K. "Boston Area" means the Boston, Massachusetts Metro Survey Area as identified by The Arbitron Radio Market Report for Boston (Spring 1997), which is made up of the following counties:Essex, Middlesex, Norfolk, Plymouth, and Suffolk.

L. "St. Louis Area" means the St. Louis, Missouri Metro Survey Area as identified by The Arbitron Radio Market Report for St. Louis (Spring 1997), which is made up of the following counties: Clinton, Franklin, Jefferson, Jersey, Lincoln, Madison, Monroe, St. Charles, St. Clair, St. Louis, St. Louis City, and Warren.

M. "CBS Radio Station" means any radio station owned by CBS or ARS and licensed to a community in the Baltimore Area, the Boston Area, or the St. Louis Area, other than WOCT-FM in the Baltimore Area, WEGQ-FM, WAAF-FM, WEEI-AM and WRKO-AM in the Boston Area, and KSD-FM and KLOU-FM in the St. Louis Area.

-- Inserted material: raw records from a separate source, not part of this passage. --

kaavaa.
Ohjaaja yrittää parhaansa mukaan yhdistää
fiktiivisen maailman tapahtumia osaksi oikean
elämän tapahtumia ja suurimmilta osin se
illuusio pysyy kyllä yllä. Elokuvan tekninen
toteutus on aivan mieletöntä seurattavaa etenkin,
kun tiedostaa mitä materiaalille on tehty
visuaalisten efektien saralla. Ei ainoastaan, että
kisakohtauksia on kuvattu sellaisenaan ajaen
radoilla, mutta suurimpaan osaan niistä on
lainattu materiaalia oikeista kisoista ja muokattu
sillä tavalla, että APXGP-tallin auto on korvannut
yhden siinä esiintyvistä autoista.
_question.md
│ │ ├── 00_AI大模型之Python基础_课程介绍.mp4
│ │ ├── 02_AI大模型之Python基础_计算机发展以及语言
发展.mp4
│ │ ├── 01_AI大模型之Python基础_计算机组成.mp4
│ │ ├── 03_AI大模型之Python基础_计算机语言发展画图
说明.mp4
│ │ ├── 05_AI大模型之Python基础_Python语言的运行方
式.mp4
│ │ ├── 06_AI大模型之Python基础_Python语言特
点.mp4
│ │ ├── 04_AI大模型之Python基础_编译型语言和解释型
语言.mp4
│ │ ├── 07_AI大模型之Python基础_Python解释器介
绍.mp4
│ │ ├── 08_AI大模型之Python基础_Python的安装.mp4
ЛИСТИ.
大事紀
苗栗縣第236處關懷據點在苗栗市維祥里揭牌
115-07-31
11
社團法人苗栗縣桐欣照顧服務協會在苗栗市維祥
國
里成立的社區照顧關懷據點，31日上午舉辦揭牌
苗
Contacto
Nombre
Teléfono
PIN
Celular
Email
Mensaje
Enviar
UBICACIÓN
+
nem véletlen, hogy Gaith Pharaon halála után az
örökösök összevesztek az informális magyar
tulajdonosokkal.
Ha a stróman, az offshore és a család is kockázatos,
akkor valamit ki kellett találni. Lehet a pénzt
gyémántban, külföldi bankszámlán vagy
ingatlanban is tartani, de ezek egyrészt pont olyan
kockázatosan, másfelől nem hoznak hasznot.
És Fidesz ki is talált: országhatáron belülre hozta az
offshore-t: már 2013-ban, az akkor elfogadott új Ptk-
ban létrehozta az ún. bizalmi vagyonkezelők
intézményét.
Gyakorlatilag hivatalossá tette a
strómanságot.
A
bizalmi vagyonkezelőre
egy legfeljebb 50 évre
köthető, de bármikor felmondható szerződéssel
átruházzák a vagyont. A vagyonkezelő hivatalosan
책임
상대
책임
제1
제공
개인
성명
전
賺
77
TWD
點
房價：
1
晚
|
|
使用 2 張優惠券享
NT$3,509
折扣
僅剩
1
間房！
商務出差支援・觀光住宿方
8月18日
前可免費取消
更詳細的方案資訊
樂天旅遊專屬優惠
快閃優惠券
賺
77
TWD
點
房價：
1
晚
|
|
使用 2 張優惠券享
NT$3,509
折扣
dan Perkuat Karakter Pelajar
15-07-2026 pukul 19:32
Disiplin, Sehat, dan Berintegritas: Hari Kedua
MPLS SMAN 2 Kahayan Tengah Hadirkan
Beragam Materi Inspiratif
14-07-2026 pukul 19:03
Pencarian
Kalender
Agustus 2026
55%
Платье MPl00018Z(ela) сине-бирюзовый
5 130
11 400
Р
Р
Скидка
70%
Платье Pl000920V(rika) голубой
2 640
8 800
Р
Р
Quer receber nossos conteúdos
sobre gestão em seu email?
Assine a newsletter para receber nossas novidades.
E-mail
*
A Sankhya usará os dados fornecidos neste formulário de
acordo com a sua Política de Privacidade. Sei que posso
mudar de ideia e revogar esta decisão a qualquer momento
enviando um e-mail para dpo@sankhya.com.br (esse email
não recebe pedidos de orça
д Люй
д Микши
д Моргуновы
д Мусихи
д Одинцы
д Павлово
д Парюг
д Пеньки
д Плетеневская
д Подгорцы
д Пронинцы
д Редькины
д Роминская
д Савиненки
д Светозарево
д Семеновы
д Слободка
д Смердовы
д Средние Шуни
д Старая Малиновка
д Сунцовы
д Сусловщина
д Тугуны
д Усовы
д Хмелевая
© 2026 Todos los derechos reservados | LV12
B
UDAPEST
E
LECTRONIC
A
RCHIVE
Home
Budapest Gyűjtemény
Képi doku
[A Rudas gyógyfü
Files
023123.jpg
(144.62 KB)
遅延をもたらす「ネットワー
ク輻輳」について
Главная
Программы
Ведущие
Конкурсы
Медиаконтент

N. "Non-CBS Radio Station" means any radio station licensed to a community in the Baltimore Area, the Boston Area, or the St. Louis Area that is not a CBS Radio Station.

O. "Acquirer" means the entity or entities to whom defendants divest the WOCT-FM Assets, the WEGQ-FM Assets, the WAAF-FM Assets, the WEEI-AM Assets, the WRKO-AM Assets, the KSD-FM Assets, and/or the KLOU-FM Assets under this Final Judgment.

P. "FCC Disposition Trust" means the FCC-approved trust or trusts established for the purpose of insuring compliance with FCC numerical limitations on radio local ownership.

Q. "FCC Trust Radio Stations" means those stations which CBS will transfer into the FCC Disposition Trust prior to consummation of the proposed acquisition.

III. APPLICABILITY

A. The provisions of this Final Judgment apply to each of the defendants, their successors and assigns, their subsidiaries, affiliates, directors, officers, managers, agents and employees, and all other persons in active concert or participation with any of them who shall have received actual notice of this Final Judgment by personal service or otherwise.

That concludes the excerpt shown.